Bir başka örneği de kendimden vermek istiyorum: Karım ve ben, akşamları dışarıda olduğumuz zamanlar, bazen farklı yerlerden gelerek buluşuruz. İşlerimiz gereği, genellikle ben daha önce kararlaştırdığımız yerde olur ve beklemeye başlarım. Vapur saati yaklaştığı zaman iskeleye doğru yürümeye başlarım. İskele ile mekânımız arası on dakika civarındadır. Hiçbir zaman; “Karım birazdan burada olur” diye düşünerek hayatımızdan on dakikanın gitmesine göz yummam.  İskeleye giderken ki heyecanım ve coşkum ile birlikte dönerken ki heyecanımız ve coşkumuz, hayatımıza on dakikadan çok daha fazlasını katar; âdeta zamana hayat ekeriz. Mekâna geldiğimizde ise masamızda güller açar.

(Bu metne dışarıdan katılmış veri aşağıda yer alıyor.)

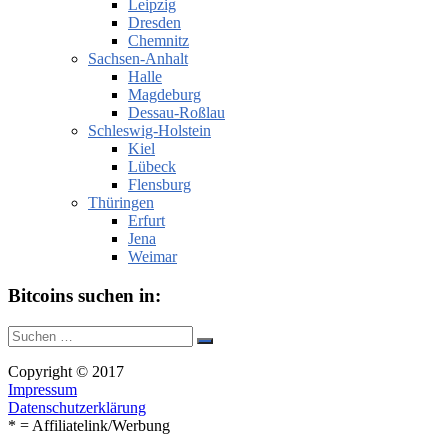
Leipzig
Dresden
Chemnitz
Sachsen-Anhalt
Halle
Magdeburg
Dessau-Roßlau
Schleswig-Holstein
Kiel
Lübeck
Flensburg
Thüringen
Erfurt
Jena
Weimar
Bitcoins suchen in:
Suche
Suchen
nach:
Copyright © 2017
Impressum
Datenschutzerklärung
* = Affiliatelink/Werbung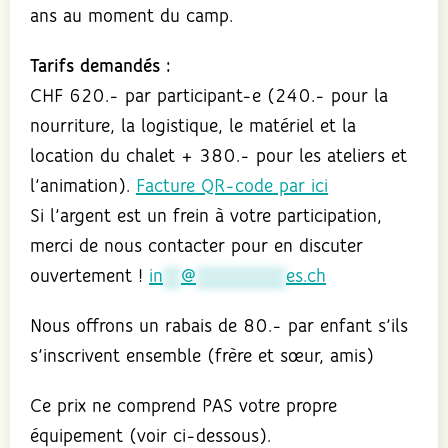
ans au moment du camp.
Tarifs demandés :
CHF 620.- par participant-e (240.- pour la
nourriture, la logistique, le matériel et la
location du chalet + 380.- pour les ateliers et
l’animation).
Facture QR-code par ici
Si l’argent est un frein à votre participation,
merci de nous contacter pour en discuter
ouvertement !
in
**
@
**********
es.ch
Nous offrons un rabais de 80.- par enfant s’ils
s’inscrivent ensemble (frère et sœur, amis)
Ce prix ne comprend PAS votre propre
équipement (voir ci-dessous).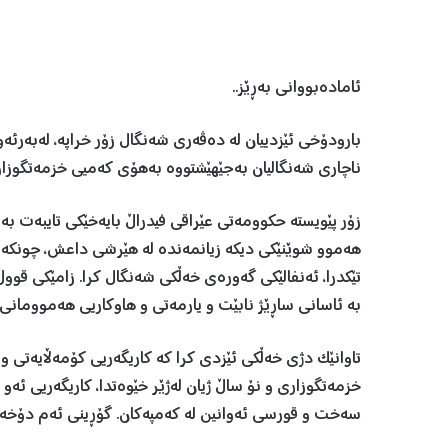
ئامادەبووانی بەڕێز..
بارودۆخی ئێزدیيان لە دەڤەری شه‌نگال زۆر خراپە، لەبەرئە
ناچاری شه‌نگالیان بەجێهێشتووە بەهۆی کەميی خزمەتگوزاری
زۆر پێویستە حکوومەتی عێراقى فيدراڵ بایەخێکی تایبەت بە 
هەموو شوێنێکی دیکە زیانمەنده‌ لە هێرشی داعش، چونکە لە
تێکدرا، ئەنفالێکی گەورەی خەڵکی شه‌نگال کرا. زامێكى قووڵ له‌
به‌ ئاسانى ساڕێژ نابێت و يارمه‌تى و هاوكاريى هه‌موومانى پ
تاوانێک دژی خەڵکی ئێزدی كرا کە کاریگەریی کۆمەڵایەتی
خزمەتگوزاری و نۆ ساڵ ژیان لەژێر خێوەتدا، کاریگەریی ئەو جی
سه‌خت و قورسى ئه‌وانين له‌ كه‌مپه‌كان. گۆڕينى ئه‌م دۆخه‌ 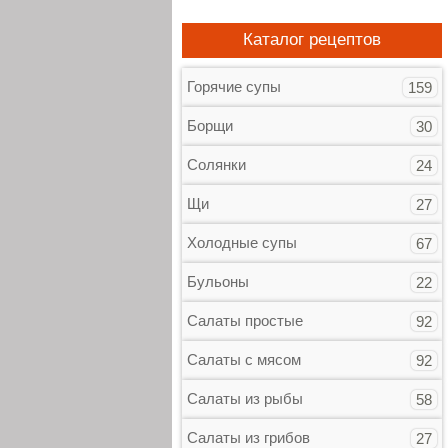
Каталог рецептов
Горячие супы
159
Борщи
30
Солянки
24
Щи
27
Холодные супы
67
Бульоны
22
Салаты простые
92
Салаты с мясом
92
Салаты из рыбы
58
Салаты из грибов
27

Ben, iskelede kalkan geminin ardından hayata el sallamak istemiyorum; benim için geleni coşku ve heyecanla karşılamak istiyorum; hayatı kucaklamak istiyorum.

Yazarın Diğer Yazıları
Yorumlar

  1. Fevziye AKÖZ dedi ki:

    Hayata nu kadar olumlu bakabilen birini (Metin Hocayı) tanıdığım için kendimi şanslı hissediyor, yazılarının devamını bekliyorum.

    1. Metin Aycıl dedi ki:

      Sevgili Hocam, çok teşekkür ederim. Ben de sizi tanıdığım için ve dostluğunuza mazhar olduğum için çok mutluyum.